Completion of Identity Management Directions Project: Phase One
12 May 2008
The management of electronic identities at the University of Sydney is currently being improved. Phase 1 of ICT's Identity Management Directions project is now complete.
Since September last year, the Identity Management Directions (IDM) Project, under Project Manager Byron Williams, has been improving the process of creating and managing UniKeys for new staff and students. During Phase 1 of the IDM project an entirely new identity and access management system was built for the University, laying the groundwork for better management of electronic identities (UniKeys) and the entitlements associated with them. The new system also provides an audit trail across UniKeys, to better understand how errors come about and to detect instances where individuals have tried to provide system access to non-entitled UniKeys.
Currently, ICT's Strategy and Architecture area is working on defining the future directions for identity management. This includes work on understanding the 'identity lifecycle': the ways that people can be affiliated with the University and the entitlements associated with each mode of affiliation.

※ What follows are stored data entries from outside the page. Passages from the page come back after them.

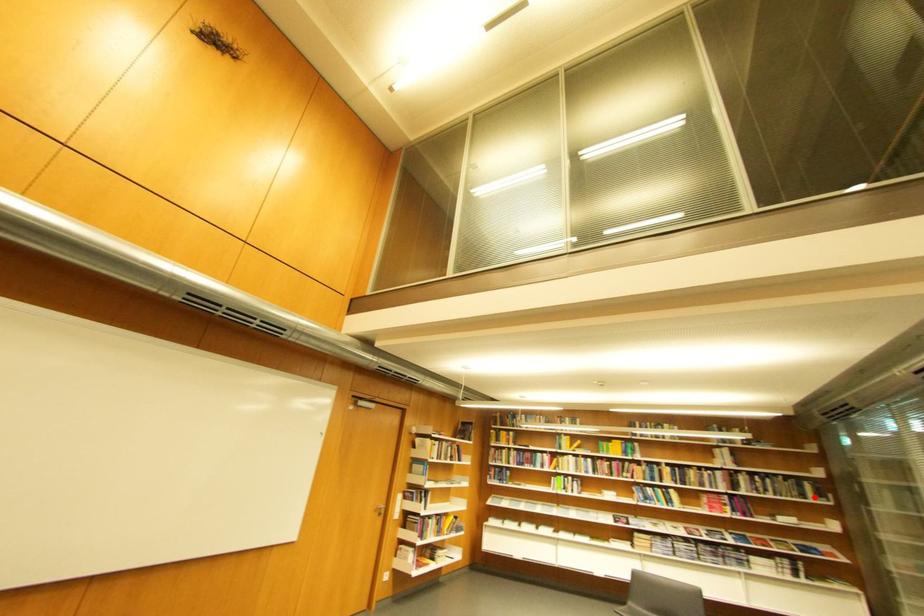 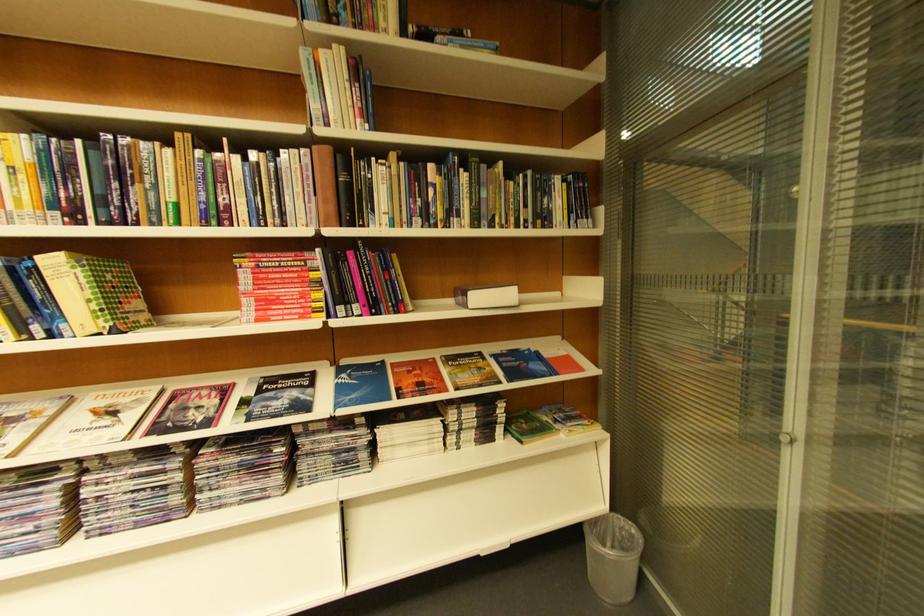 Locate, in the second image, the point that corresponds to the highlighted location in the first image.

(554, 221) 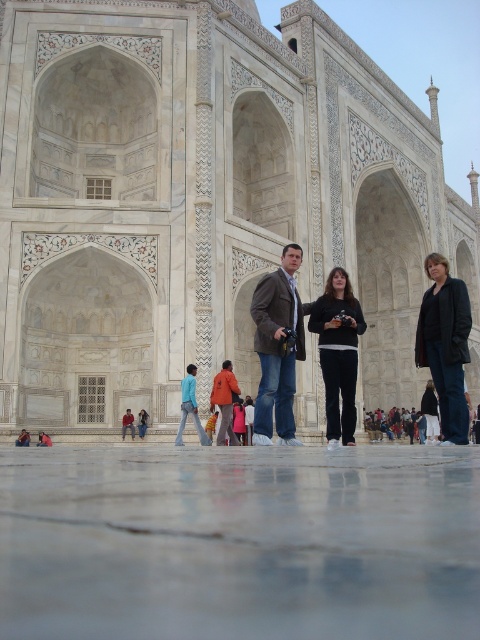 Question: Is white marble palace at center above dark blue jeans at right?

Choices:
 (A) yes
 (B) no

Answer: (A)

Question: Which object is farther from the camera taking this photo?

Choices:
 (A) black cotton pants at center
 (B) light blue denim jeans at center
 (C) matte blue jeans at center
 (D) dark blue jeans at right

Answer: (B)

Question: Which point is farther from the camera taking this photo?

Choices:
 (A) (235, 442)
 (B) (276, 348)
 (C) (160, 160)

Answer: (C)

Question: Is blue denim jeans at center further to camera compared to light blue denim jeans at center?

Choices:
 (A) yes
 (B) no

Answer: (A)

Question: Where is black cotton pants at center located in relation to matte blue jeans at center in the image?

Choices:
 (A) above
 (B) below

Answer: (A)

Question: Which point is farther from the camera taking this photo?

Choices:
 (A) (286, 253)
 (B) (144, 412)
 (C) (452, 323)
 (D) (233, 61)

Answer: (D) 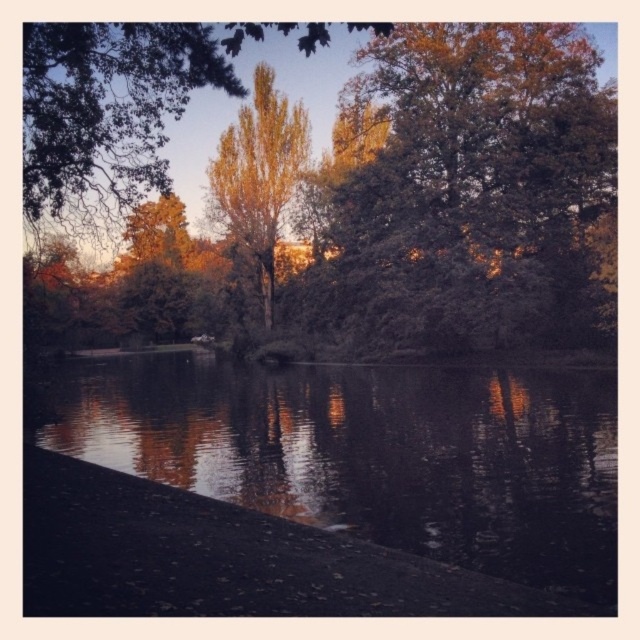 Does smooth dark water at bottom center appear on the right side of green leafy tree at upper center?

In fact, smooth dark water at bottom center is to the left of green leafy tree at upper center.

Which of these two, smooth dark water at bottom center or green leafy tree at upper center, stands taller?

green leafy tree at upper center

Which is in front, point (353, 476) or point (452, 90)?

Positioned in front is point (353, 476).

The width and height of the screenshot is (640, 640). Identify the location of smooth dark water at bottom center. (372, 452).

Which of these two, green leafy tree at upper center or golden leafy tree at upper center, stands shorter?

green leafy tree at upper center is shorter.

Which is more to the right, green leafy tree at upper center or golden leafy tree at upper center?

From the viewer's perspective, green leafy tree at upper center appears more on the right side.

Describe the element at coordinates (476, 186) in the screenshot. I see `green leafy tree at upper center` at that location.

Image resolution: width=640 pixels, height=640 pixels. I want to click on green leafy tree at upper center, so click(x=476, y=186).

Between golden leafy tree at upper center and golden textured tree at center, which one has more height?

golden leafy tree at upper center is taller.

Can you confirm if golden leafy tree at upper center is thinner than golden textured tree at center?

No.

Locate an element on the screen. This screenshot has width=640, height=640. golden leafy tree at upper center is located at coordinates (124, 106).

Locate an element on the screen. golden leafy tree at upper center is located at coordinates (124, 106). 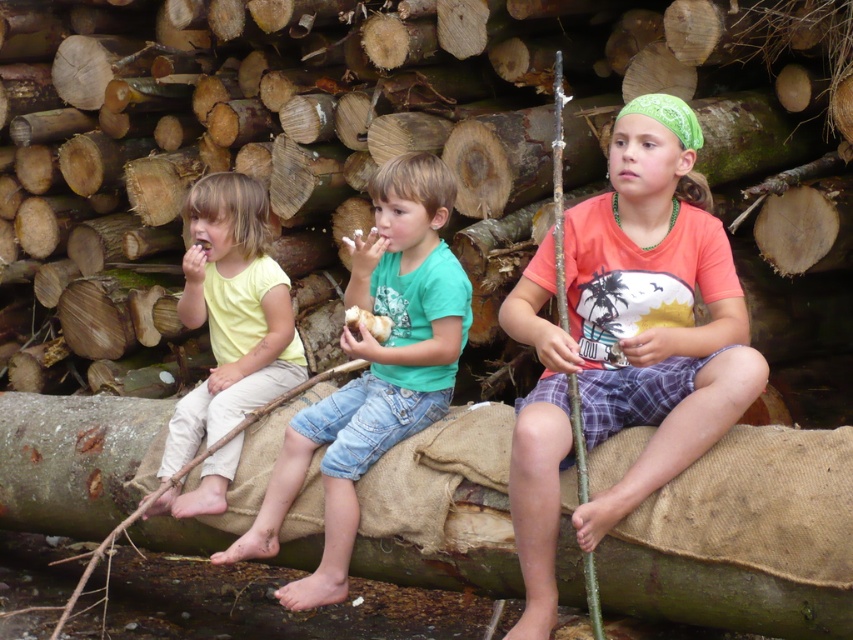 Does green cotton shirt at center have a lesser width compared to brown rough wood at center?

Yes.

Can you confirm if green cotton shirt at center is positioned to the left of brown rough wood at center?

Indeed, green cotton shirt at center is positioned on the left side of brown rough wood at center.

Is point (396, 292) behind point (801, 332)?

No, (396, 292) is closer to viewer.

The image size is (853, 640). In order to click on green cotton shirt at center in this screenshot , I will do `click(374, 369)`.

Between brown rough log at center and light yellow t-shirt at left, which one appears on the right side from the viewer's perspective?

light yellow t-shirt at left is more to the right.

This screenshot has width=853, height=640. What do you see at coordinates (743, 538) in the screenshot?
I see `brown rough log at center` at bounding box center [743, 538].

The image size is (853, 640). In order to click on brown rough log at center in this screenshot , I will do `click(743, 538)`.

I want to click on brown rough log at center, so click(x=743, y=538).

Does orange cotton shirt at center come behind brown rough wood at center?

No, it is not.

Is orange cotton shirt at center taller than brown rough wood at center?

Correct, orange cotton shirt at center is much taller as brown rough wood at center.

What do you see at coordinates (627, 340) in the screenshot? I see `orange cotton shirt at center` at bounding box center [627, 340].

This screenshot has width=853, height=640. What are the coordinates of `orange cotton shirt at center` in the screenshot? It's located at (627, 340). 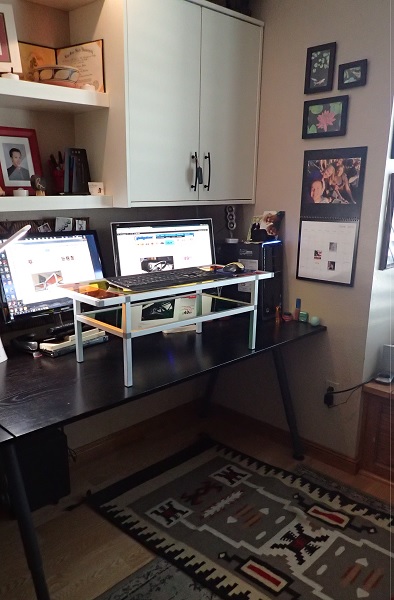 At what (x,y) coordinates should I click in order to perform the action: click on computer monitors. Please return your answer as a coordinate pair (x, y). The width and height of the screenshot is (394, 600). Looking at the image, I should click on (70, 271), (148, 256). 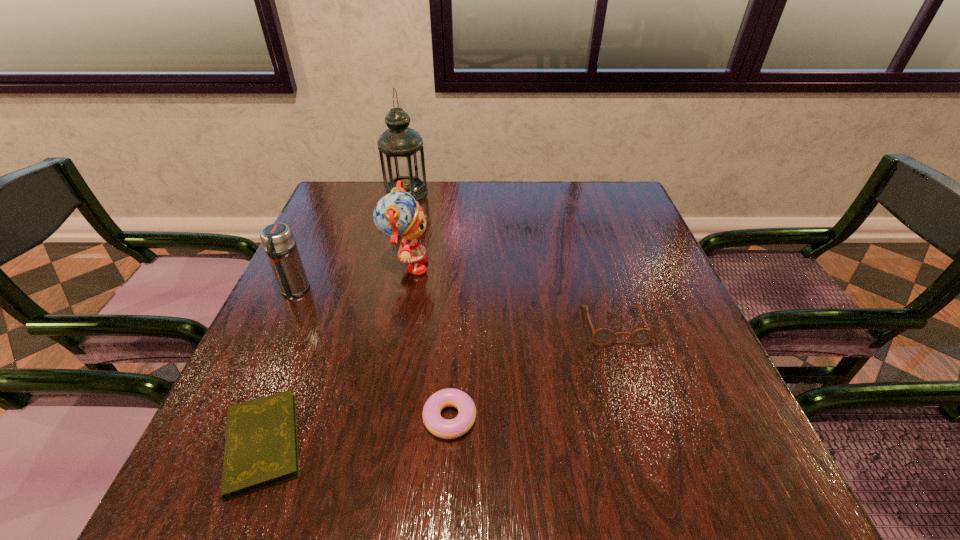 In order to click on the tallest object in this screenshot , I will do `click(401, 152)`.

Find the location of `oil lamp`. oil lamp is located at coordinates (401, 152).

Where is `doll`? This screenshot has width=960, height=540. doll is located at coordinates (397, 215).

The image size is (960, 540). What are the coordinates of `the third tallest object` in the screenshot? It's located at (278, 241).

The image size is (960, 540). In order to click on spectacles in this screenshot , I will do `click(602, 337)`.

At what (x,y) coordinates should I click in order to perform the action: click on the rightmost object. Please return your answer as a coordinate pair (x, y). Looking at the image, I should click on (602, 337).

This screenshot has height=540, width=960. What are the coordinates of `the second shortest object` in the screenshot? It's located at (443, 428).

This screenshot has width=960, height=540. In order to click on the fifth object from left to right in this screenshot , I will do `click(443, 428)`.

You are a GUI agent. You are given a task and a screenshot of the screen. Output one action in this format:
    pyautogui.click(x=<x>, y=<y>)
    Task: Click on the diary
    The image size is (960, 540).
    Given the screenshot: What is the action you would take?
    pyautogui.click(x=261, y=444)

This work feeds into remodelling the way access to resources is managed on the role-based access control model. In essence, this entails building a set of policies that associate roles such as 'Undergraduate Student', with a corresponding set of entitlements. These policies are then applied to each individual in the university when they try to access electronic resources.
This is not only beneficial in protecting resources, but provides a much more streamlined approach to granting and revoking entitlements to these resources, with much of it being done automatically based on their roles and affiliations within the university.
"I think that the most significant aspect of the project is that it brings an awful lot of rigor to the university environment that wasn't there beforehand," says Chris Albone, Technical Lead of the project.
"The aim of the system is one-person one-identity on the one hand, and on the other hand, ensuring that person can access the resources they are entitled to - and only those resources - in a timely fashion."
As a whole, the IDM project will increase security in terms of the uniform application of password policies, improve auditability due to the centralised storage of security policies, as well as improve timeliness when it comes to obtaining UniKeys for new staff and visiting scholars.